Ciampi, Dini, Monti e Draghi e lo “spirito dei tempi”

Un lettore  mi ha chiesto come mai  non ho ricordato, tra i governi tecnici, quello Dini, rimasto in carica un anno  mezzo,  tra 1995 e il 1996.   

In effetti, quel governo varò la riforma del sistema pensionistico, che passò dal sistema  retributivo a quello contributivo, introducendo limiti qualitativi e quantitativi. Una riforma utile per le casse dell’Inps,  però tuttora impopolare. E comunque sia, si trattò di  una misura dirigista.  Per il resto, come si usa dire, Dini  “traghettò” l’Italia verso le elezioni  vinte dall’Ulivo di  Prodi.

Ciampi, che fu il primo premier della Repubblica  non membro del parlamento, quindi “tecnico” in senso assoluto, governò durante la tempesta di Tangentopoli, tra il 1993 e  il 1994.  Durò poco più sei mesi. Ed è ricordato in particolare per il tentativo di politica dei redditi sfociato nell’accordo del 3 luglio 1993 tra Confindustria e Sindacati in cui si stabiliva un tetto alle  retribuzioni nei contratti di lavoro, tetto collegato all’inflazione programmata. Una misura dirigista.

Dini e Ciampi ebbero il sostegno, diretto o indiretto, di maggioranze di centro-sinistra.

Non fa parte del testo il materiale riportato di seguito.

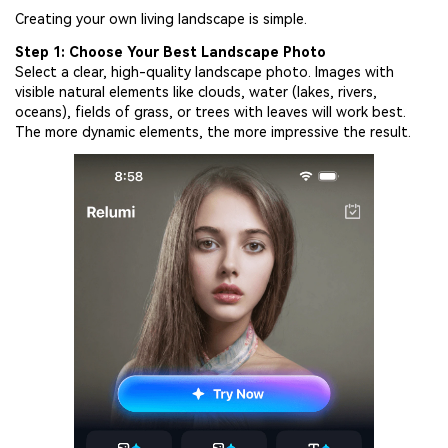
Creating your own living landscape is simple.
Step 1: Choose Your Best Landscape Photo
Select a clear, high-quality landscape photo. Images with
visible natural elements like clouds, water (lakes, rivers,
oceans), fields of grass, or trees with leaves will work best.
The more dynamic elements, the more impressive the result.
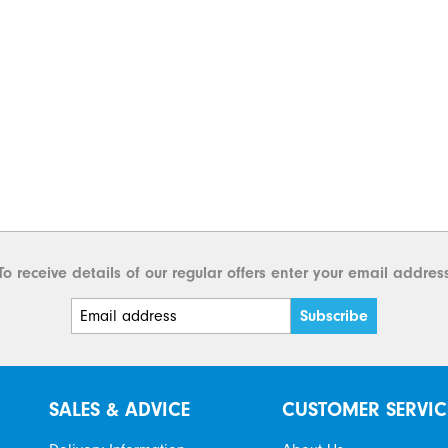
To receive details of our regular offers enter your email addres
SALES & ADVICE
CUSTOMER SERVIC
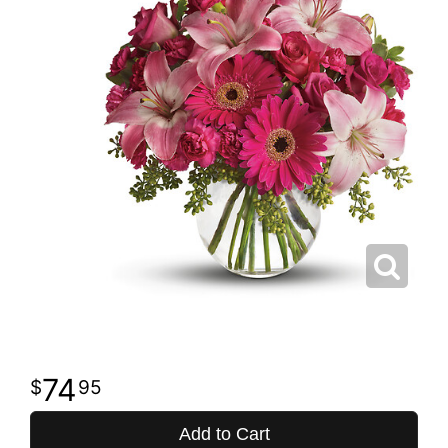
74
95
Add to Cart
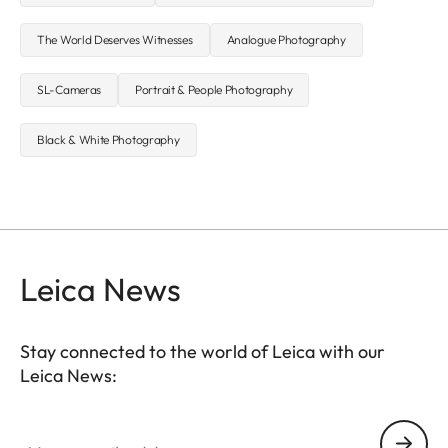
The World Deserves Witnesses
Analogue Photography
SL-Cameras
Portrait & People Photography
Black & White Photography
Leica News
Stay connected to the world of Leica with our
Leica News:
Your email address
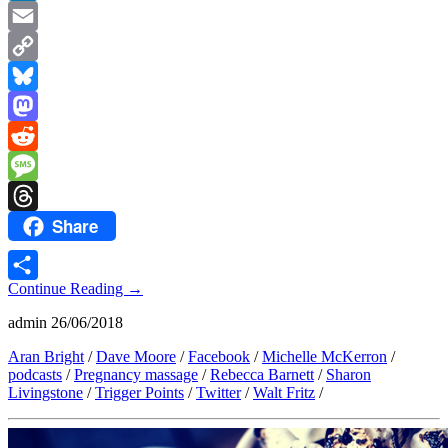
LinkedIn
Email
Copy
Link
Bluesky
Mastodon
Reddit
Message
Share
Threads
Continue Reading
→
Share
admin
26/06/2018
Aran Bright
/
Dave Moore
/
Facebook
/
Michelle McKerron
/
podcasts
/
Pregnancy massage
/
Rebecca Barnett
/
Sharon
Livingstone
/
Trigger Points
/
Twitter
/
Walt Fritz
/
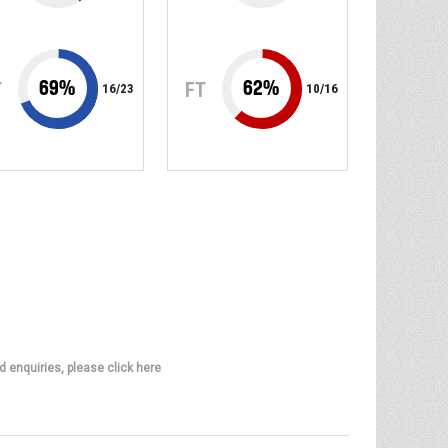
69
%
62
%
T
FT
16
/
23
10
/
16
d enquiries, please click here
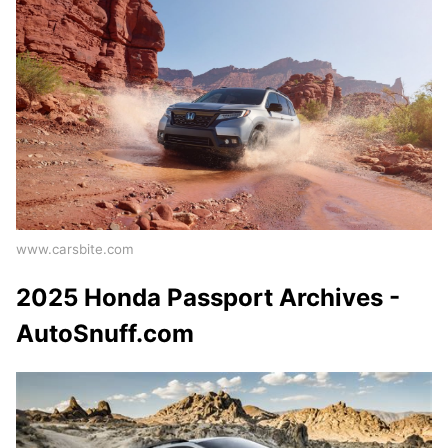
www.carsbite.com
2025 Honda Passport Archives -
AutoSnuff.com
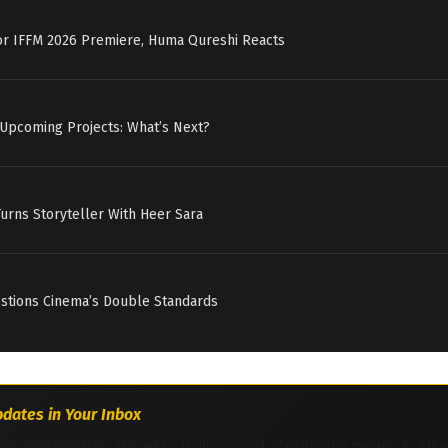
for IFFM 2026 Premiere, Huma Qureshi Reacts
 Upcoming Projects: What’s Next?
Turns Storyteller With Heer Sara
estions Cinema’s Double Standards
dates in Your Inbox
ns worldwide. Weekly Bollywood, celebrity news & str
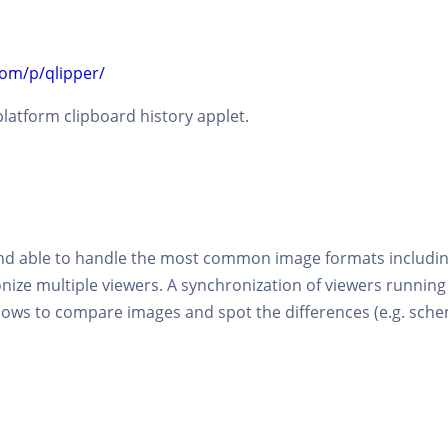
com/p/qlipper/
latform clipboard history applet.
and able to handle the most common image formats includin
ronize multiple viewers. A synchronization of viewers runni
allows to compare images and spot the differences (e.g. sch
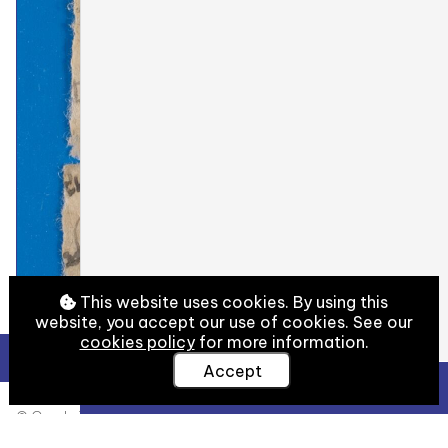
This website uses cookies. By using this
website, you accept our use of cookies. See our
cookies policy
for more information.
Accept
View Full Details
© Cambridge University Library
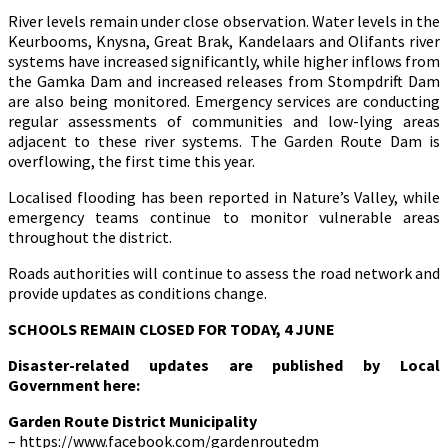
River levels remain under close observation. Water levels in the
Keurbooms, Knysna, Great Brak, Kandelaars and Olifants river
systems have increased significantly, while higher inflows from
the Gamka Dam and increased releases from Stompdrift Dam
are also being monitored. Emergency services are conducting
regular assessments of communities and low-lying areas
adjacent to these river systems. The Garden Route Dam is
overflowing, the first time this year.
Localised flooding has been reported in Nature’s Valley, while
emergency teams continue to monitor vulnerable areas
throughout the district.
Roads authorities will continue to assess the road network and
provide updates as conditions change.
SCHOOLS REMAIN CLOSED FOR TODAY, 4 JUNE
Disaster-related updates are published by Local
Government here:
Garden Route District Municipality
– https://www.facebook.com/gardenroutedm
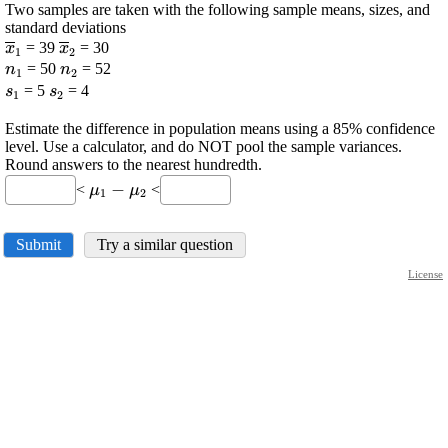
Two samples are taken with the following sample means, sizes, and
standard deviations
\displaystyle
\displaystyle
= 39
= 30
x
x
1
2
\overline{{x}}_{{1}}
\displaystyle
\overline{{x}}_{{2}}
\displaystyle
= 50
= 52
n
n
1
2
{n}_{{1}}
{n}_{{2}}
\displaystyle
\displaystyle
= 5
= 4
s
s
1
2
{s}_{{1}}
{s}_{{2}}
Estimate the difference in population means using a 85% confidence
level. Use a calculator, and do NOT pool the sample variances.
Round answers to the nearest hundredth.
\displaystyle
−
<
<
μ
μ
1
2
\mu_{{1}}-
\mu_{{2}}
Submit
Try a similar question
License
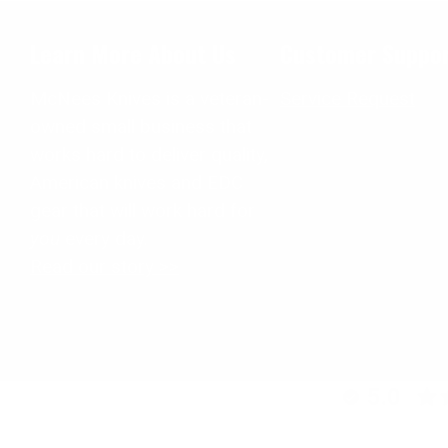
Learn More About Us
Customer Suppo
McNees Knives is a veteran-
Service Request
owned small business that
works hard to deliver quality,
American knives and EDC
gear that will work hard for
you
every day.
Read our story >>
5.0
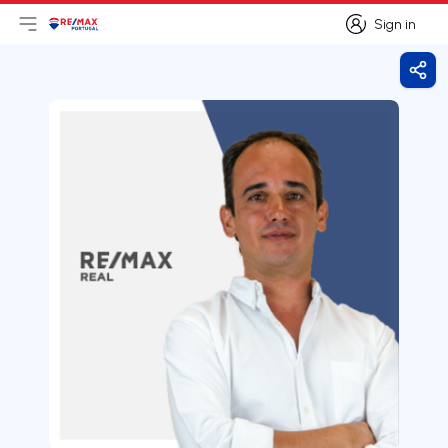
Sign in
Open main menu
Logo
Go to homepage
Sign in
Shar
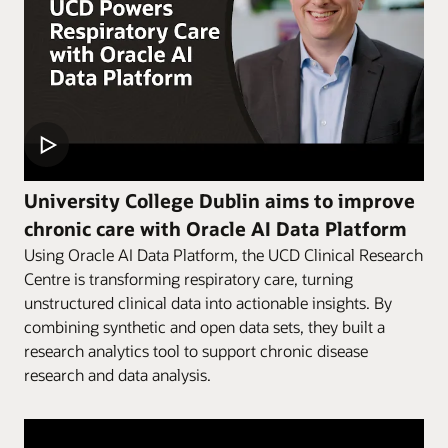
University College Dublin aims to improve
chronic care with Oracle AI Data Platform
Using Oracle AI Data Platform, the UCD Clinical Research
Centre is transforming respiratory care, turning
unstructured clinical data into actionable insights. By
combining synthetic and open data sets, they built a
research analytics tool to support chronic disease
research and data analysis.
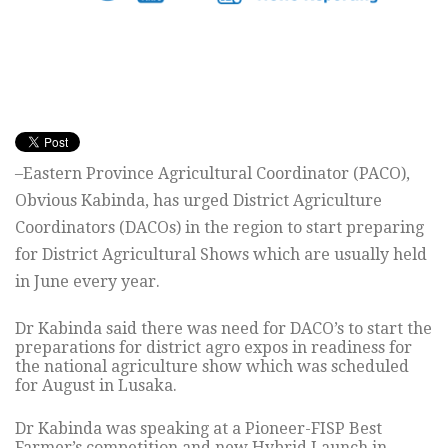
–Eastern Province Agricultural Coordinator (PACO),
Obvious Kabinda, has urged District Agriculture
Coordinators (DACOs) in the region to start preparing
for District Agricultural Shows which are usually held
in June every year.
Dr Kabinda said there was need for DACO’s to start the
preparations for district agro expos in readiness for
the national agriculture show which was scheduled
for August in Lusaka.
Dr Kabinda was speaking at a Pioneer-FISP Best
Farmer’s competition and new Hybrid Launch in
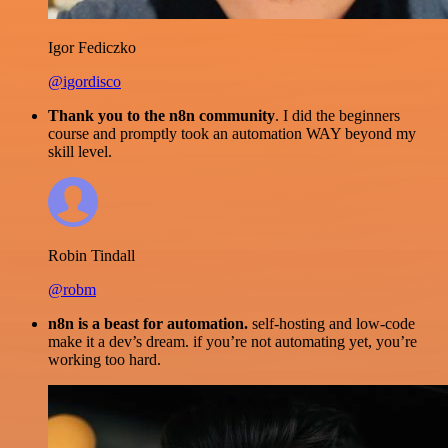
Igor Fediczko
@igordisco
Thank you to the n8n community
. I did the beginners
course and promptly took an automation WAY beyond my
skill level.
Robin Tindall
@robm
n8n is a beast for automation.
self-hosting and low-code
make it a dev’s dream. if you’re not automating yet, you’re
working too hard.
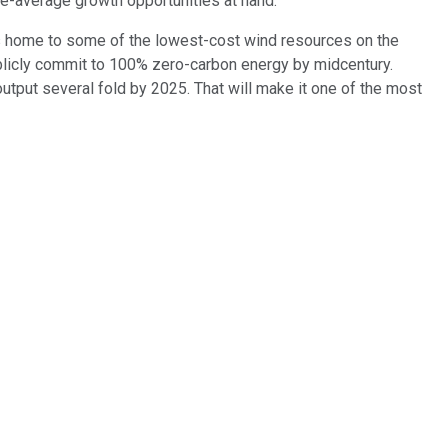
ove-average growth opportunities at hand.
 is home to some of the lowest-cost wind resources on the
 publicly commit to 100% zero-carbon energy by midcentury.
 output several fold by 2025. That will make it one of the most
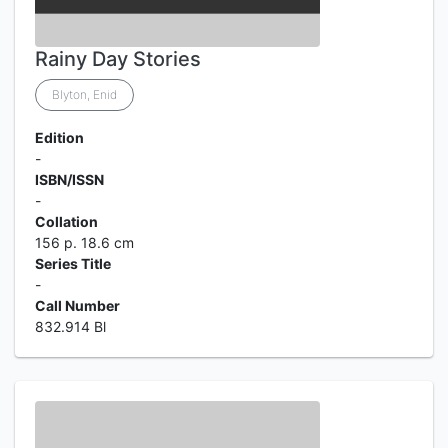
Rainy Day Stories
Blyton, Enid
Edition
-
ISBN/ISSN
-
Collation
156 p. 18.6 cm
Series Title
-
Call Number
832.914 Bl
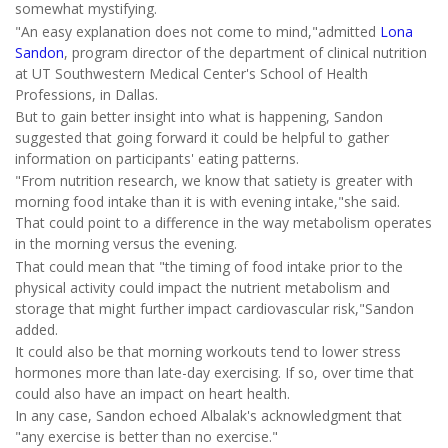
somewhat mystifying.
"An easy explanation does not come to mind,"admitted
Lona
Sandon
, program director of the department of clinical nutrition
at UT Southwestern Medical Center's School of Health
Professions, in Dallas.
But to gain better insight into what is happening, Sandon
suggested that going forward it could be helpful to gather
information on participants' eating patterns.
"From nutrition research, we know that satiety is greater with
morning food intake than it is with evening intake,"she said.
That could point to a difference in the way metabolism operates
in the morning versus the evening.
That could mean that "the timing of food intake prior to the
physical activity could impact the nutrient metabolism and
storage that might further impact cardiovascular risk,"Sandon
added.
It could also be that morning workouts tend to lower stress
hormones more than late-day exercising. If so, over time that
could also have an impact on heart health.
In any case, Sandon echoed Albalak's acknowledgment that
"any exercise is better than no exercise."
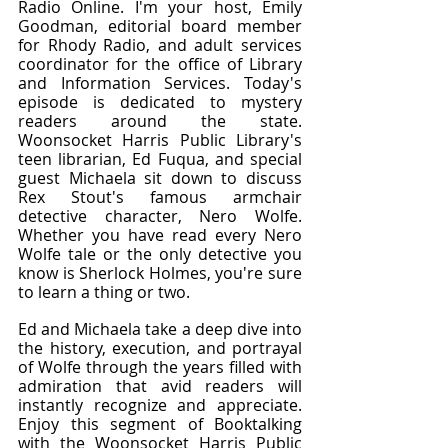
Radio Online. I'm your host, Emily 
Goodman, editorial board member 
for Rhody Radio, and adult services 
coordinator for the office of Library 
and Information Services. Today's 
episode is dedicated to mystery 
readers around the state. 
Woonsocket Harris Public Library's 
teen librarian, Ed Fuqua, and special 
guest Michaela sit down to discuss 
Rex Stout's famous armchair 
detective character, Nero Wolfe. 
Whether you have read every Nero 
Wolfe tale or the only detective you 
know is Sherlock Holmes, you're sure 
to learn a thing or two.
Ed and Michaela take a deep dive into 
the history, execution, and portrayal 
of Wolfe through the years filled with 
admiration that avid readers will 
instantly recognize and appreciate. 
Enjoy this segment of Booktalking 
with the Woonsocket Harris Public 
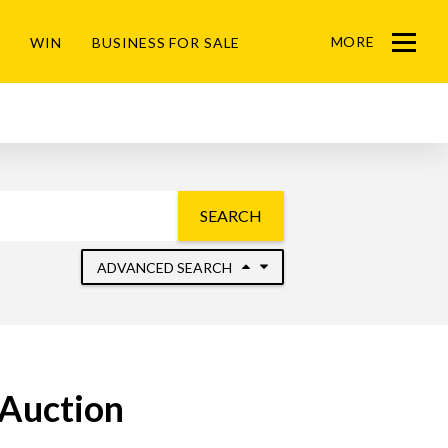
MORE
WIN
BUSINESS FOR SALE
Menu
SEARCH
ADVANCED SEARCH
 Auction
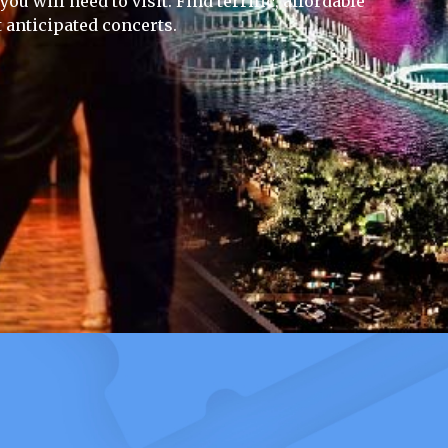
ou will need to visit. Find terrific, affordable
 anticipated concerts.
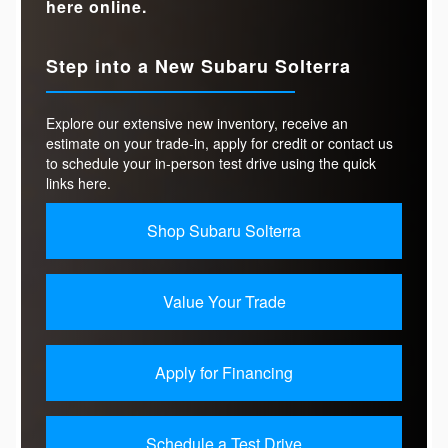
here online.
Step into a New Subaru Solterra
Explore our extensive new inventory, receive an
estimate on your trade-in, apply for credit or contact us
to schedule your in-person test drive using the quick
links here.
Shop Subaru Solterra
Value Your Trade
Apply for Financing
Schedule a Test Drive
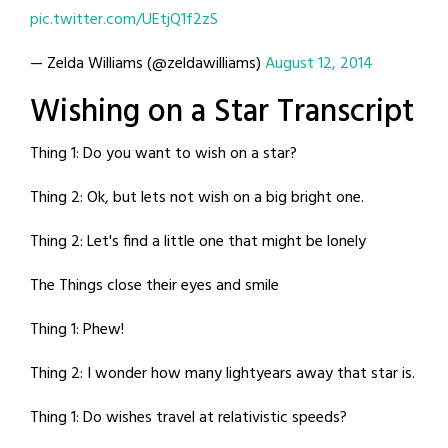
pic.twitter.com/UEtjQ1f2zS
— Zelda Williams (@zeldawilliams)
August 12, 2014
Wishing on a Star Transcript
Thing 1: Do you want to wish on a star?
Thing 2: Ok, but lets not wish on a big bright one.
Thing 2: Let's find a little one that might be lonely
The Things close their eyes and smile
Thing 1: Phew!
Thing 2: I wonder how many lightyears away that star is.
Thing 1: Do wishes travel at relativistic speeds?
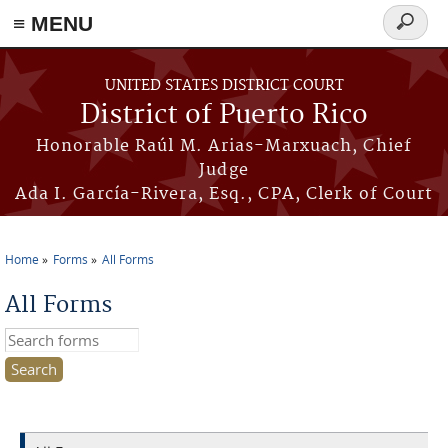
≡ MENU
Search
form
Skip to main content
UNITED STATES DISTRICT COURT
District of Puerto Rico
Honorable Raúl M. Arias-Marxuach, Chief
Judge
Ada I. García-Rivera, Esq., CPA, Clerk of Court
Home
Forms
All Forms
You are here
All Forms
Search this site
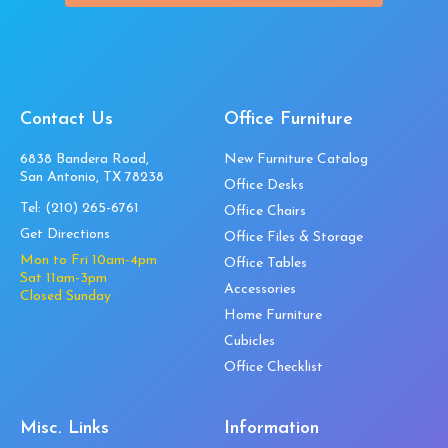
Contact Us
Office Furniture
6838 Bandera Road,
New Furniture Catalog
San Antonio, TX 78238
Office Desks
Tel:
(210) 265-6761
Office Chairs
Get Directions
Office Files & Storage
Mon to Fri 10am-4pm
Office Tables
Sat 11am-3pm
Accessories
Closed Sunday
Home Furniture
Cubicles
Office Checklist
Misc. Links
Information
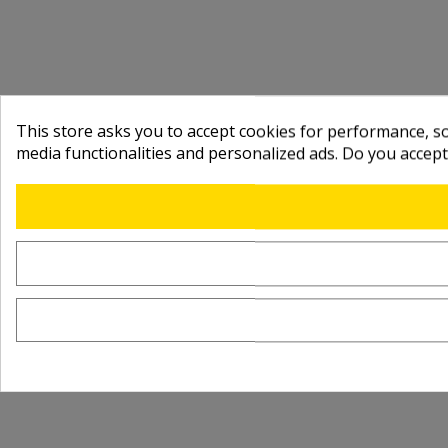
This store asks you to accept cookies for performance, soc
media functionalities and personalized ads. Do you accep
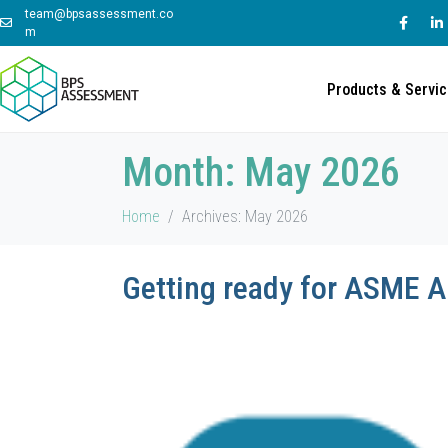
team@bpsassessment.co
m
Products & Servi
Month:
May 2026
Home
Archives: May 2026
Getting ready for ASME 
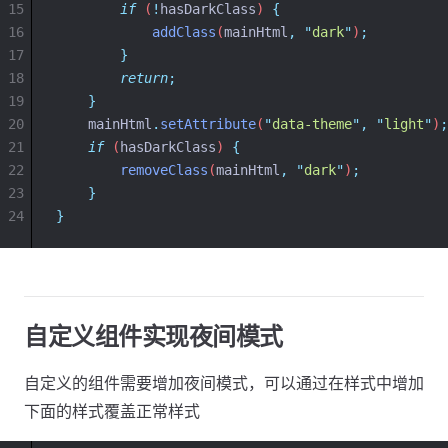
15
if
 (
!
hasDarkClass
) 
{
16
addClass
(
mainHtml
,
"
dark
"
)
;
17
}
18
return
;
19
}
20
mainHtml
.
setAttribute
(
"
data-theme
"
,
"
light
"
)
;
21
if
 (
hasDarkClass
) 
{
22
removeClass
(
mainHtml
,
"
dark
"
)
;
23
}
24
}
自定义组件实现夜间模式
自定义的组件需要增加夜间模式，可以通过在样式中增加
下面的样式覆盖正常样式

Infine il governo Monti, che durò un anno  mezzo tra il  2011  e il 2013,  introdusse una serie di misure di liberalizzazione del mercato del lavoro alle quali affiancò un durissimo  giro di vite fiscale e sulle pensioni, varando infine due leggi  finanziarie pesantissime per i cittadini.  Però rispetto ai governi Ciampi e Dini, quello Monti fu meno dirigista.  Anch’esso ebbe il sostegno di una larga maggioranza di centro-sinistra, inclusi i centristi di Forza Italia.

Se questi sono i precedenti, cosa aspettarsi da Draghi?  Qualcosa di diverso da un  dirigismo, più o  meno manifesto, e da giri di vite, come scrivevamo ieri, in chiave di monetarismo di  sinistra?

Oggi sul “Giornale” Nicola Porro insiste (perfidamente?) sulle posizioni di Draghi  a favore  dei programmi di privatizzazione  dei primi anni Novanta, invitandolo (o sfidandolo?) a ripercorrere quella strada…

Cosa distingue un tecnico da un  politico?  Che il tecnico fiuta l’aria e si adegua. Sostanzialmente è un esecutore dello spirito dei tempi. Tradotto: delle idee che al momento prevalgono nella pubblica opinione. Per contro, il politico, soprattutto se di razza, cerca di imporre le proprie idee, anche  a rischio di entrare in conflitto con lo spirito dei tempi. E qui si pensi all’epico e solitario  duello di Margaret Thatcher con i minatori inglesi.

Ciampi, Dini e Monti fecero invece  ciò che loro chiedevano i vari gruppi di pressione italiani e non:  pace sindacale, riforma delle pensioni, corposi tagli di bilancio. 

Il che  spiega l’atteggiamento da “privatizzatore” di Draghi quando era Direttore generale del Tesoro (1991-2001). Perché sulle privatizzazioni –  ecco lo spirito dei tempi –  era d’accordo perfino la sinistra.  Si pensi infatti  alle campagne d’opinione di “Repubblica”, ma anche alle posizioni favorevoli di  Occhetto e D’Alema.

Pertanto, Draghi, semplificando, ora è keynesiano come prima era thatcheriano.